Acceptable Sacrifices

    • The Lord told Moses to give Aaron, his sons, and all the Israelites the following instructions. These instructions apply to Israelites as well as the foreigners living among them:

      • If you present a burnt offering to the Lord, whether it is as payment for a vow or a voluntary offering, the male cattle, sheep, or goat must not have any blemishes in order to be accepted. If you present something that has a defect, it will not be accepted.”

        • Guzik writes, “Blemished or deformed animals were obviously unacceptable to the Lord, and the priests had a responsibility to make sure that the animals brought before them by the people were good enough to bring to the Lord. God didn’t want the cast-offs from the people; He had right to their best…Unfortunately, this practice was abused in the days of Jesus, where priests would disqualify an animal for an insignificant reason, and them require them to purchase an approved sacrificial animal at an exorbitant price (Matthew 21:12-13)…This also was a foreshadowing of Jesus, our perfect sacrifice. He was perfect in His nature as both God and man, perfect in His motive, perfect in His personality, perfect in His obedience, perfect in His sacrifice for sin on our behalf.”

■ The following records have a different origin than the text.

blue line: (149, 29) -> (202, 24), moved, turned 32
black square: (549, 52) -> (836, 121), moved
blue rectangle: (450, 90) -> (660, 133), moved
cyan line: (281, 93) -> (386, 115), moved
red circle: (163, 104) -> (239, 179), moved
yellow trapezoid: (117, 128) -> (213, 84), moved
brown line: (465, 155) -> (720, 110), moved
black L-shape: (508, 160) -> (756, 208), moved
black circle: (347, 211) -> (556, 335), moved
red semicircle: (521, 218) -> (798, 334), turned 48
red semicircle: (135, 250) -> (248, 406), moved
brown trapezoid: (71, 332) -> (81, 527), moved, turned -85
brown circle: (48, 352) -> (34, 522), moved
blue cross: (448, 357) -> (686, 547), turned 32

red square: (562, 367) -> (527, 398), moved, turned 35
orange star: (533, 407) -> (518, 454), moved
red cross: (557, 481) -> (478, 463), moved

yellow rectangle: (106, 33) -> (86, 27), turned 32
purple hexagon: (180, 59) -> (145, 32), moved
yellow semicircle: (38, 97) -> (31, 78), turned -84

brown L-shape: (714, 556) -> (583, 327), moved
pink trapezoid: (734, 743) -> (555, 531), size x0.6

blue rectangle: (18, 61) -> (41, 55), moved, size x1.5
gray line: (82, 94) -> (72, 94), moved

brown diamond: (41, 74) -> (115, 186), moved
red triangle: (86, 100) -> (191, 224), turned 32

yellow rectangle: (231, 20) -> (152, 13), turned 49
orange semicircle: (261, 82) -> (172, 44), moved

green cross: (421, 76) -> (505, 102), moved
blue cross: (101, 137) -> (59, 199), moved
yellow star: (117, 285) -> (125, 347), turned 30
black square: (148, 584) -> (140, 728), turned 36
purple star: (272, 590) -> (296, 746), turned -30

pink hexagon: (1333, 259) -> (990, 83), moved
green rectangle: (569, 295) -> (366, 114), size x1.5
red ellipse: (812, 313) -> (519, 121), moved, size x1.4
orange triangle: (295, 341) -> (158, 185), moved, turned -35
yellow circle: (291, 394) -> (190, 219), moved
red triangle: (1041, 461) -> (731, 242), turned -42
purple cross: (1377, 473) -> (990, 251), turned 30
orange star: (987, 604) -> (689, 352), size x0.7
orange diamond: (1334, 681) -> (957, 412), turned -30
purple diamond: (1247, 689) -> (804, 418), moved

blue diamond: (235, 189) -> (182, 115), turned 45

      • If you present a peace offering to the Lord from either the herd or flock, whether it is as payment for a vow or voluntary, the animal must have no blemishes. The animal cannot be blind, crippled, injured, or have any warts, sores, or scabs, or have damaged testicles or have been castrated. Blemished animals can never be offered on the altar as a burnt offering to the Lord. If a bull or lamb has a leg that it either too long or too short, it can be offered as a voluntary offering, but not as payment for a vow. These animals will not be accepted because they are mutilated or defective.”

      • When an ox, sheep, or goat is born, it has to remain with its mother for 7 days. From the 8th day on it may be offered as a sacrifice. Do not slaughter a mother on the same day as you slaughter her offspring.”

      • When you offer an offering of thanksgiving, be sure you do it properly so that it will be accepted. Eat all of it on the same day that it is presented. None can be left over for the next day.”

      • Keep all My commandments. I am the Lord. Don’t profane My name. I display My holiness through the Israelite people. I am the Lord who rescued you from Egypt and I am the One who makes you holy.”